[Photo Courtesy of why files]
There he is at work, with the short sandy hair, clean-shaven, blue computer light reflected in his brown eyes. Evan’s desk smells like the bag of watermelon Warheads he keeps in the top drawer. He lets the awful thing hover on his screen. It flickers back at him. He thinks of his older sister’s upcoming birthday party, and how he’s an uncle, and he has to keep his nephew away from the fire.
At the party he finds a spot by the charcoal grill. He listens to the trees and wishes Hannah hadn’t left. She’d said she couldn’t see herself with an omnivore anymore. There was a job with a non-profit back east championing animal rights. He’d said he’d try going vegan for her. She said no, it had to be for the right reasons. He said he’d do it for the animals. Two weeks later, he saw her off at the airport security line. She said she guessed they could kiss one last time, if he wanted to. He thought she’d taste like kale, or broccoli. Instead, she tasted like burnt hair.
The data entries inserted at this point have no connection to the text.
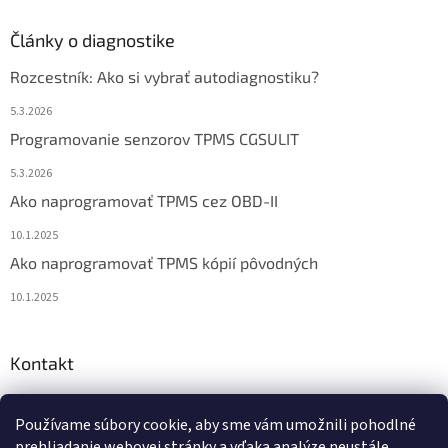
Články o diagnostike
Rozcestník: Ako si vybrať autodiagnostiku?
5.3.2026
Programovanie senzorov TPMS CGSULIT
5.3.2026
Ako naprogramovať TPMS cez OBD-II
10.1.2025
Ako naprogramovať TPMS kópií pôvodných
10.1.2025
Kontakt
info
@
diagstore.sk
Používame súbory cookie, aby sme vám umožnili pohodlné
+421 915 478 199
prehliadanie webovej stránky a vďaka analýze neustále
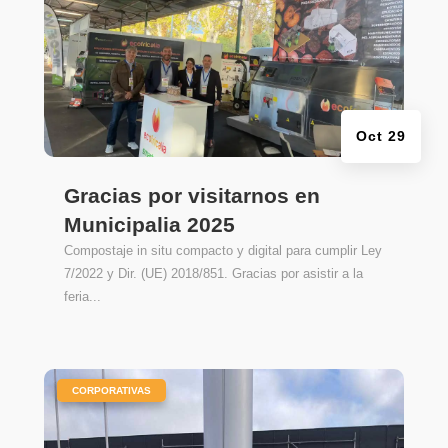
Oct 29
Gracias por visitarnos en
Municipalia 2025
Compostaje in situ compacto y digital para cumplir Ley
7/2022 y Dir. (UE) 2018/851. Gracias por asistir a la
feria...
|
CORPORATIVAS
Now, his sixteen-month old nephew, Ro, just out of arms’ reach, tumbles in the dark grass. The trees are tall, cypress, buzzing a hundred yards off—droning. They sway like Christmas carolers.
A woman brought an ash-black lab, the dog’s enormous tongue lolls out, a payload slapping Ro’s cheeks, nose, and forehead. He laughs and laughs. She wants to know where he works. He tells her but he’s also listening for the trees—they’re whirring, he knows, but it’s drowned out by concussive laughter and the crunching of ice and glass bottles in the chest. He tells her about scrubbing social media feeds.
“That must be hard.”
“It isn’t so bad.”
“What’s the worst thing you’ve seen?”
“Are you sure?”
A man stabbing his wife. A Dutch journalist whose severed head dripped like some ruby-colored tropical fruit split in two. An erect penis held next to a tube of toothpaste. No mention of the awful thing. A girlfriend who moved away. She’s vegan. Evan asks the woman where she’s going.
“Have you seen the dog?” she says.
Evan remembers Ro.
He looks behind the keg, near the toolshed, under the shrubs. At first he doesn’t recognize him, he can only hear him giggling. Ro’s under the table where the sweating pitchers of rum punch, red cups, and paper plates sit. Ro has a bag of charcoal briquettes spilled out around him. Dark powder. He’s covered in smears of black char and in the shadows under the table he’s almost invisible, save for the whites of his eyes and patches of milky skin. Evan wishes Ro would disappear into the darkness. But he can hear the trees, no longer a mechanical whirring—the drone is gone. They’re putting words together now. Or sounds that sound like words. Sad, they seem to say. How young, how beautiful! Tragic, though. Unavoidable. Look at him, they say. Cute now, but he wouldn’t always be so small.